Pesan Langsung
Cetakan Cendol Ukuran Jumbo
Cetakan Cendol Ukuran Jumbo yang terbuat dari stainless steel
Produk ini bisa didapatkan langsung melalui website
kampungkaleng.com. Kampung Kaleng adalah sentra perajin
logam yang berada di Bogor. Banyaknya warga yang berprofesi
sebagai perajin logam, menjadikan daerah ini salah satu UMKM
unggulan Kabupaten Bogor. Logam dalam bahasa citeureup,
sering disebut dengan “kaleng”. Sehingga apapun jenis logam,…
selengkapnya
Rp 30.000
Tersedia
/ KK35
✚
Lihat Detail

********

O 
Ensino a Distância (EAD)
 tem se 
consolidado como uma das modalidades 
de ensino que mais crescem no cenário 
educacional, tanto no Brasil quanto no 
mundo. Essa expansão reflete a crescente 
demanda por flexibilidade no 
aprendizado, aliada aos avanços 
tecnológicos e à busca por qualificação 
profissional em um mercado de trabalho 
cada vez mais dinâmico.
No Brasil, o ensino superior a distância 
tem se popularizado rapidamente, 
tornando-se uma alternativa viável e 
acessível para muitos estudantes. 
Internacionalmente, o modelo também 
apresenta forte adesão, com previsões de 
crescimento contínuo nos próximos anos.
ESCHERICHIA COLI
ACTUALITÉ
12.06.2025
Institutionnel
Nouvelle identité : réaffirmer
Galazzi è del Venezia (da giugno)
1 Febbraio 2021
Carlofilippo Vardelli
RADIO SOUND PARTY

********

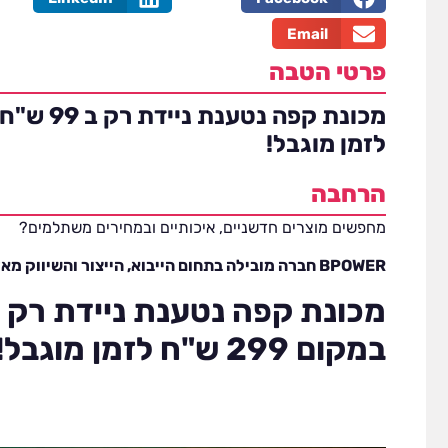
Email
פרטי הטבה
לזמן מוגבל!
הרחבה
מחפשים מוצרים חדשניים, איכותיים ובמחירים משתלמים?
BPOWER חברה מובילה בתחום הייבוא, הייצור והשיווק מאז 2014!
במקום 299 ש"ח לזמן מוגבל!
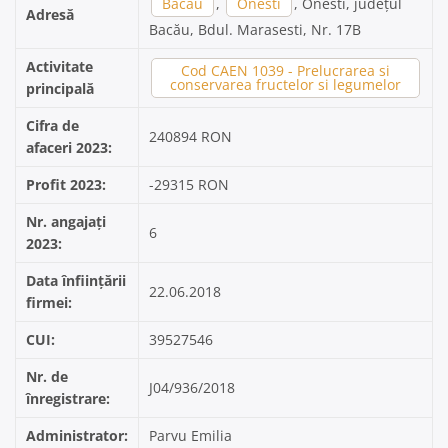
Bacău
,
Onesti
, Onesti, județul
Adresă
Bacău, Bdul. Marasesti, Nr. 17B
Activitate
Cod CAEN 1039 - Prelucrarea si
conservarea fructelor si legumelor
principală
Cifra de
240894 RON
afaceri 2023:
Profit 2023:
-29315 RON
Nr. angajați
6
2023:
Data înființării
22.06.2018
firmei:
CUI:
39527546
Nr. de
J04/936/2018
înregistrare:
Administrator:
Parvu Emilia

********

▸ **What is being asked**
Please give a count of the lines in the records where the word "Jumbo" occurs, with nothing besides it.

▸ **Solution to the exercise**
2